Task to carry out: Keep every word of the listing and reproduce it exactly, but set aside any image found there.
Segment Start: Exercise input
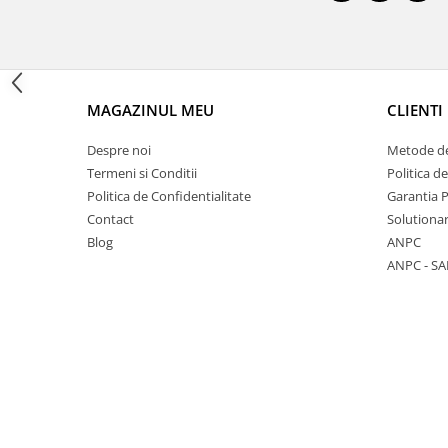
1 hexagon led honeycomb
MAGAZINUL MEU
CLIENTI
10 hexagoane led honeycomb
Despre noi
Metode de
11 hexagoane led honeycomb
Termeni si Conditii
Politica d
14 Hexagoane LED Honeycomb
Politica de Confidentialitate
Garantia 
Contact
Solutionar
15 hexagoane led honeycomb
Blog
ANPC
16 hexagoane led honeycomb
ANPC - SA
16 hexagoane led honeycomb
2 hexagoane led honeycomb
3 hexagoane led honeycomb
4 hexagoane led honeycomb
5 hexagoane led Honeycomb
6 hexagoane led honeycomb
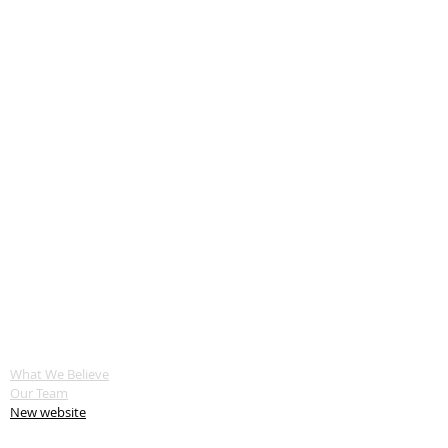
ABOUT US
What We Believe
Our Team
New website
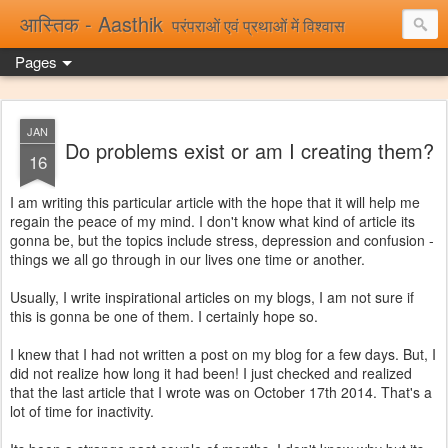
आस्तिक - Aasthik
परंपराओं एवं प्रथाओं में विश्वास
Pages
JAN
Do problems exist or am I creating them?
16
I am writing this particular article with the hope that it will help me
regain the peace of my mind. I don't know what kind of article its
gonna be, but the topics include stress, depression and confusion -
things we all go through in our lives one time or another.
Usually, I write inspirational articles on my blogs, I am not sure if
this is gonna be one of them. I certainly hope so.
I knew that I had not written a post on my blog for a few days. But, I
did not realize how long it had been! I just checked and realized
that the last article that I wrote was on October 17th 2014. That's a
lot of time for inactivity.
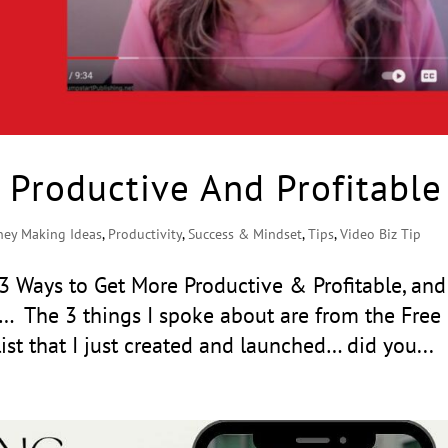
 Productive And Profitable
ey Making Ideas
,
Productivity
,
Success & Mindset
,
Tips
,
Video Biz Tip
: 3 Ways to Get More Productive & Profitable, and
u… The 3 things I spoke about are from the Free
list that I just created and launched… did you...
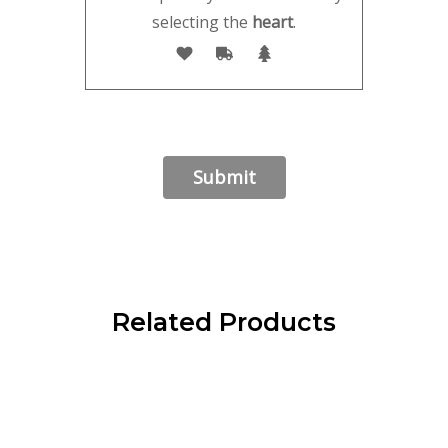
selecting the
heart
.
Related Products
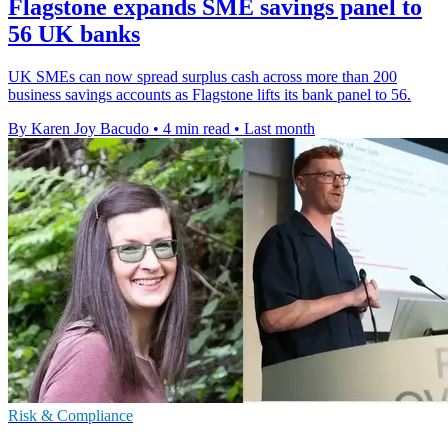
Flagstone expands SME savings panel to
56 UK banks
UK SMEs can now spread surplus cash across more than 200
business savings accounts as Flagstone lifts its bank panel to 56.
By Karen Joy Bacudo
•
4 min read
•
Last month
Risk & Compliance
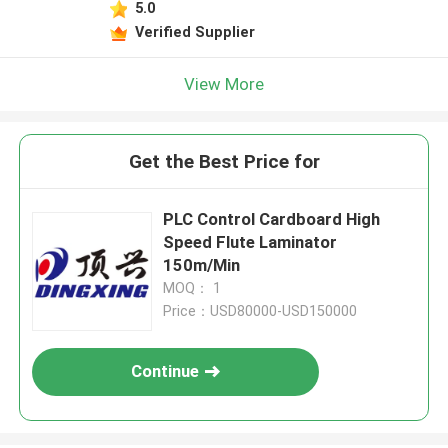
5.0
Verified Supplier
View More
Get the Best Price for
PLC Control Cardboard High
Speed Flute Laminator
150m/Min
MOQ： 1
Price：USD80000-USD150000
Continue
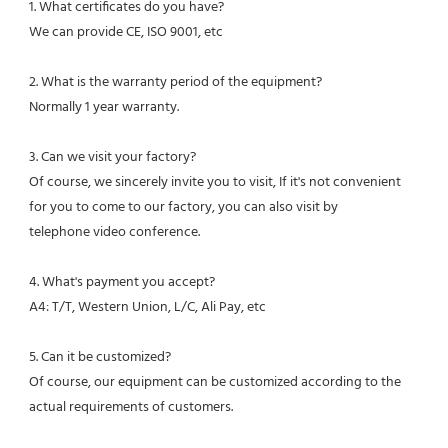
1. What certificates do you have?
We can provide CE, ISO 9001, etc
2. What is the warranty period of the equipment?
Normally 1 year warranty.
3. Can we visit your factory?
Of course, we sincerely invite you to visit, If it's not convenient 
for you to come to our factory, you can also visit by
telephone video conference.
4. What's payment you accept?
A4: T/T, Western Union, L/C, Ali Pay, etc
5. Can it be customized?
Of course, our equipment can be customized according to the 
actual requirements of customers.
Segment End: Exercise input
Answer box:
1 hexagon led honeycomb
MAGAZINUL MEU
CLIENTI
10 hexagoane led honeycomb
Despre noi
Metode de
11 hexagoane led honeycomb
Termeni si Conditii
Politica d
14 Hexagoane LED Honeycomb
Politica de Confidentialitate
Garantia 
Contact
Solutionar
15 hexagoane led honeycomb
Blog
ANPC
16 hexagoane led honeycomb
ANPC - SA
16 hexagoane led honeycomb
2 hexagoane led honeycomb
3 hexagoane led honeycomb
4 hexagoane led honeycomb
5 hexagoane led Honeycomb
6 hexagoane led honeycomb
ABOUT US
What We Believe
Our Team
New website
आस्तिक - Aasthik
परंपराओं एवं प्रथाओं में विश्वास
Pages
JAN
Do problems exist or am I creating them?
16
I am writing this particular article with the hope that it will help me
regain the peace of my mind. I don't know what kind of article its
gonna be, but the topics include stress, depression and confusion -
things we all go through in our lives one time or another.
Usually, I write inspirational articles on my blogs, I am not sure if
this is gonna be one of them. I certainly hope so.
I knew that I had not written a post on my blog for a few days. But, I
did not realize how long it had been! I just checked and realized
that the last article that I wrote was on October 17th 2014. That's a
lot of time for inactivity.
 Productive And Profitable
ey Making Ideas
,
Productivity
,
Success & Mindset
,
Tips
,
Video Biz Tip
: 3 Ways to Get More Productive & Profitable, and
u… The 3 things I spoke about are from the Free
list that I just created and launched… did you...
selecting the
heart
.
Related Products
Flagstone expands SME savings panel to
56 UK banks
UK SMEs can now spread surplus cash across more than 200
business savings accounts as Flagstone lifts its bank panel to 56.
By Karen Joy Bacudo
•
4 min read
•
Last month
Risk & Compliance
5.0
Verified Supplier
View More
Get the Best Price for
PLC Control Cardboard High
Speed Flute Laminator
150m/Min
MOQ： 1
Price：USD80000-USD150000
Continue
1. What certificates do you have?
We can provide CE, ISO 9001, etc
2. What is the warranty period of the equipment?
Normally 1 year warranty.
3. Can we visit your factory?
Of course, we sincerely invite you to visit, If it's not convenient 
for you to come to our factory, you can also visit by
telephone video conference.
4. What's payment you accept?
A4: T/T, Western Union, L/C, Ali Pay, etc
5. Can it be customized?
Of course, our equipment can be customized according to the 
actual requirements of customers.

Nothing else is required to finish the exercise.